Maplehurst Farms sought to recover from Travelers Insurance Companies and other insurers environmental cleanup costs it incurred after an underground storage tank it installed on property it later sold to Dean Foods Co. leaked petroleum constituents in 2000. Maplehurst settled with Dean’s regarding costs in December 2002, but the company did not give notice to its insurers until March, April, and May 2003. When it learned of the environmental issues, Maplehurst tried to locate its insurance information but had difficulty doing so because so many people who had been with the company when it was still operating were now deceased.  

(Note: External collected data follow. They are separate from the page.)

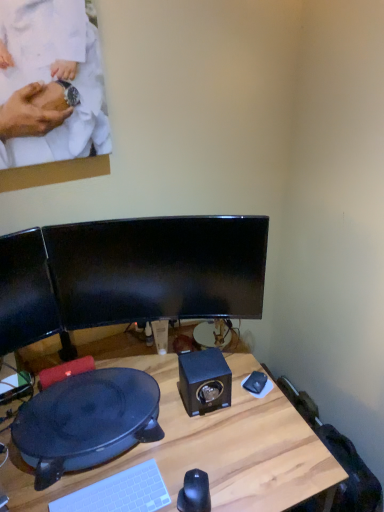 At what (x,y) coordinates should I click in order to perform the action: click on free space to the right of white plastic keyboard at lower center. Please return your answer as a coordinate pair (x, y). Image resolution: width=384 pixels, height=512 pixels. Looking at the image, I should click on (190, 468). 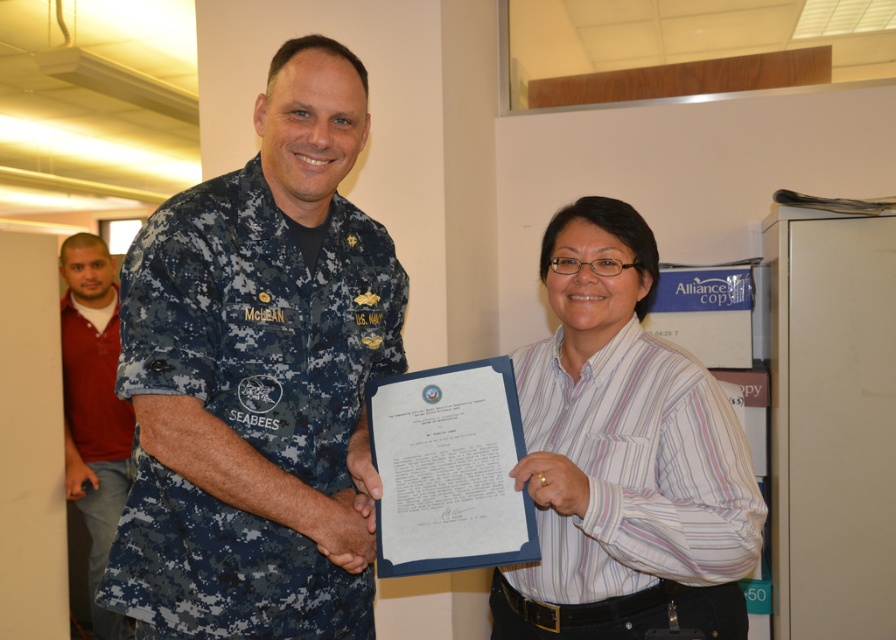 Question: Does white striped shirt at center come in front of red cotton shirt at left?

Choices:
 (A) yes
 (B) no

Answer: (A)

Question: From the image, what is the correct spatial relationship of white striped shirt at center in relation to red cotton shirt at left?

Choices:
 (A) below
 (B) above

Answer: (B)

Question: Which point appears farthest from the camera in this image?

Choices:
 (A) (522, 579)
 (B) (192, 522)

Answer: (A)

Question: Which object is positioned closest to the red cotton shirt at left?

Choices:
 (A) white striped shirt at center
 (B) digital camouflage uniform at center

Answer: (B)

Question: Estimate the real-world distances between objects in this image. Which object is farther from the digital camouflage uniform at center?

Choices:
 (A) red cotton shirt at left
 (B) white striped shirt at center

Answer: (A)

Question: Observing the image, what is the correct spatial positioning of digital camouflage uniform at center in reference to white striped shirt at center?

Choices:
 (A) left
 (B) right

Answer: (A) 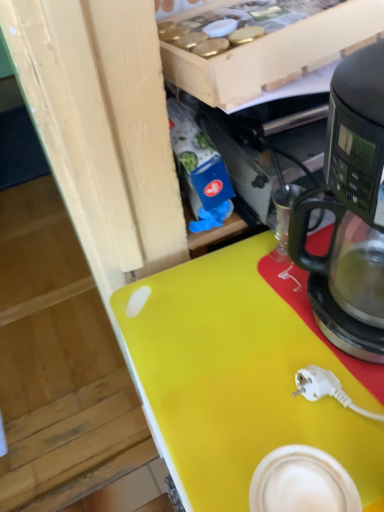 At what (x,y) coordinates should I click in order to perform the action: click on free point above yellow matte desk at center (from a real-world perspective). Please return your answer as a coordinate pair (x, y). Looking at the image, I should click on (277, 316). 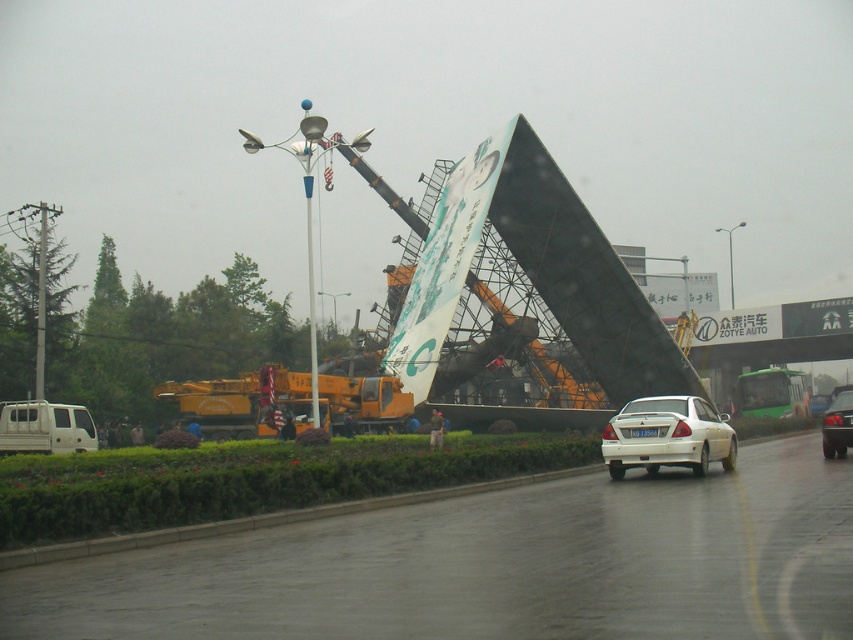 Question: Based on their relative distances, which object is nearer to the black asphalt road at center?

Choices:
 (A) shiny silver sedan at center
 (B) white matte van at lower left

Answer: (A)

Question: In this image, where is black asphalt road at center located relative to shiny silver sedan at center?

Choices:
 (A) right
 (B) left

Answer: (B)

Question: Which is farther from the white matte van at lower left?

Choices:
 (A) black asphalt road at center
 (B) white matte sedan at center

Answer: (A)

Question: Does black asphalt road at center lie behind white matte van at lower left?

Choices:
 (A) yes
 (B) no

Answer: (B)

Question: Which point appears closest to the camera in this image?

Choices:
 (A) (622, 412)
 (B) (834, 426)
 (C) (71, 413)

Answer: (A)

Question: Does white matte sedan at center have a greater width compared to shiny silver sedan at center?

Choices:
 (A) no
 (B) yes

Answer: (B) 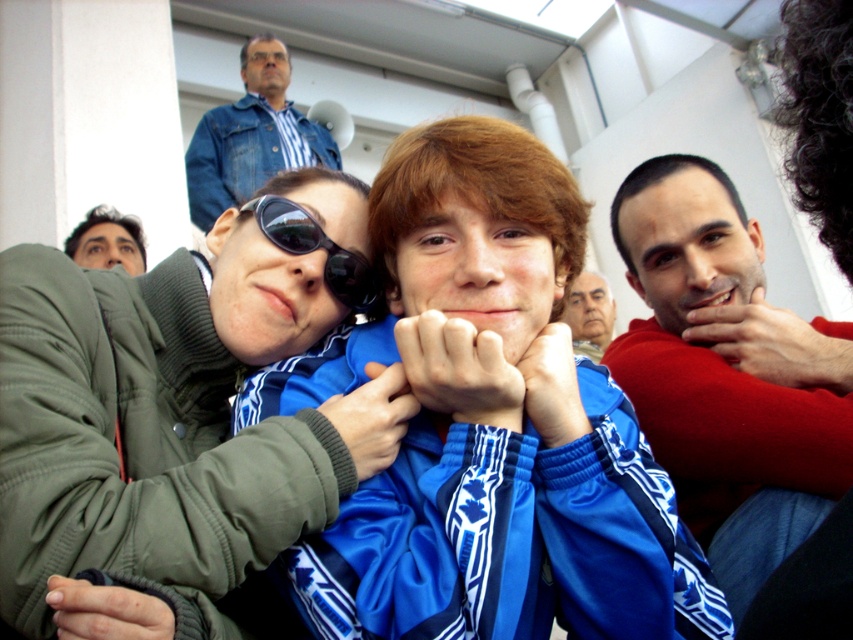 Between green matte jacket at center and denim jacket at upper center, which one has more height?

denim jacket at upper center

Does point (67, 416) lie in front of point (196, 198)?

Yes, point (67, 416) is closer to viewer.

Locate an element on the screen. Image resolution: width=853 pixels, height=640 pixels. green matte jacket at center is located at coordinates [x=175, y=408].

Find the location of `denim jacket at upper center`. denim jacket at upper center is located at coordinates (251, 136).

What do you see at coordinates (251, 136) in the screenshot?
I see `denim jacket at upper center` at bounding box center [251, 136].

Where is `denim jacket at upper center`? denim jacket at upper center is located at coordinates (251, 136).

Which is more to the right, blue satin jacket at center or black reflective sunglasses at center?

Positioned to the right is blue satin jacket at center.

This screenshot has height=640, width=853. I want to click on blue satin jacket at center, so click(x=488, y=426). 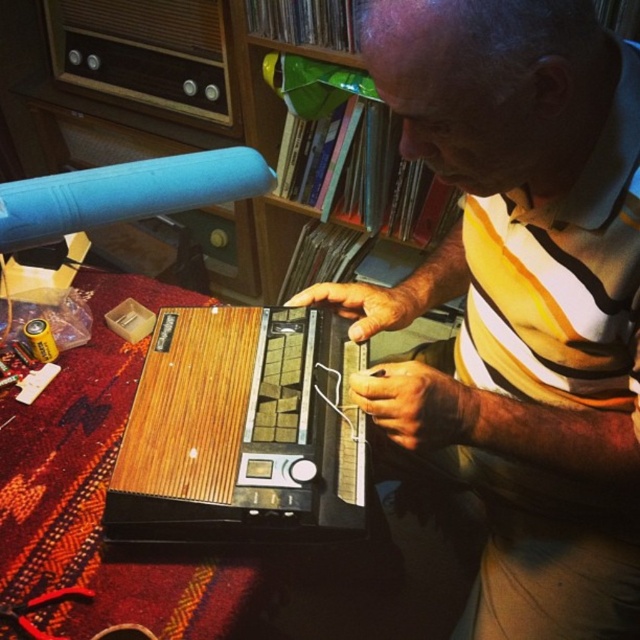 Question: Which object appears farthest from the camera in this image?

Choices:
 (A) wooden bookshelf at upper center
 (B) yellow striped shirt at center
 (C) wooden radio at center

Answer: (A)

Question: Where is yellow striped shirt at center located in relation to wooden radio at center in the image?

Choices:
 (A) below
 (B) above

Answer: (B)

Question: Which point appears closest to the camera in this image?

Choices:
 (A) (241, 72)
 (B) (147, 440)
 (C) (369, 29)

Answer: (C)

Question: Is wooden radio at center smaller than wooden bookshelf at upper center?

Choices:
 (A) no
 (B) yes

Answer: (B)

Question: Is wooden radio at center to the left of wooden bookshelf at upper center from the viewer's perspective?

Choices:
 (A) no
 (B) yes

Answer: (B)

Question: Which point appears closest to the camera in this image?

Choices:
 (A) (250, 36)
 (B) (150, 522)

Answer: (B) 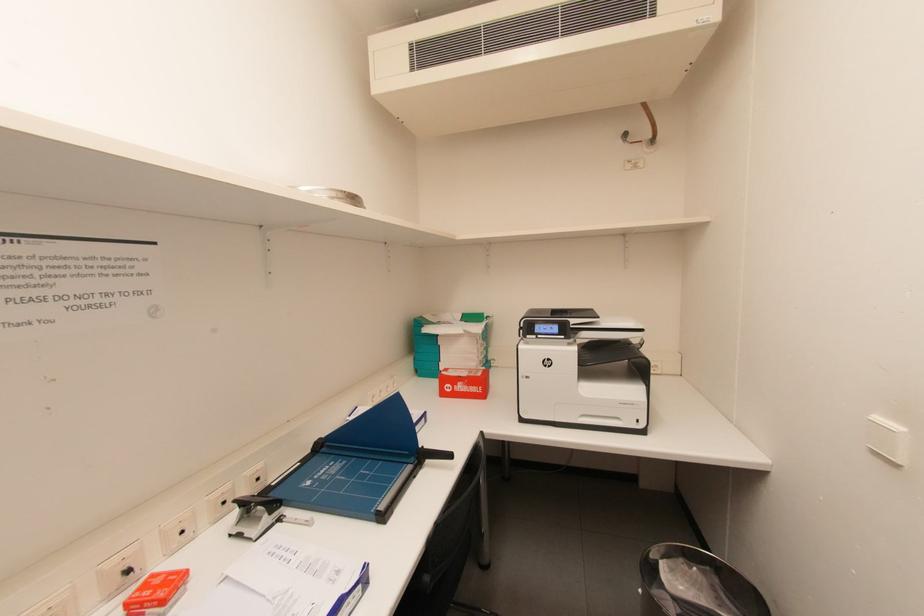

Travelers denied coverage of the Indiana Department of Environmental Management claim, citing among other things, lack of timely notice of claims and that Maplehurst had paid out money on claims to Dean’s without its consent. The trial court found Travelers breached its duty to defend under its policy and that the case was distinguished from Dreaded, 904 N.E.2d 1267 (Ind, 2009), because Travelers refused to defend Maplehurst once tender was made. In Dreaded, St. Paul Guardian Insurance agreed to defend Dreaded for the time after it received notice, but not prior to that.

The trial court’s ruling also noted that Dreaded determined that delayed tender may be “legally excused” in certain circumstances and that the ruling didn’t discuss or address indemnity costs.

In Travelers Insurance Companies, et al. v. Maplehurst Farms, Inc., et al., No. 49A04-1006-PL-394, Judges John Baker and Cale Bradford reversed, finding the lower court’s order directing Travelers to reimburse Maplehurst for the pre-notice, pre-tender costs is contrary to the fundamental holding in Dreaded that such costs cannot be recovered.

“Granted, when an insured is late in providing notice of a claim and the insurer responds by denying all coverage, prejudice to the insurer caused by the late notice is a potentially relevant consideration as to the insurer’s post-notice obligations. However, regardless of the relevance that prejudice plays in the context of post-notice obligations, an insured is not entitled to recover pre-notice costs. Simply put, an insurer’s duties under the policy do not arise unless and until the insurer has knowledge of the claim,” wrote Judge Baker.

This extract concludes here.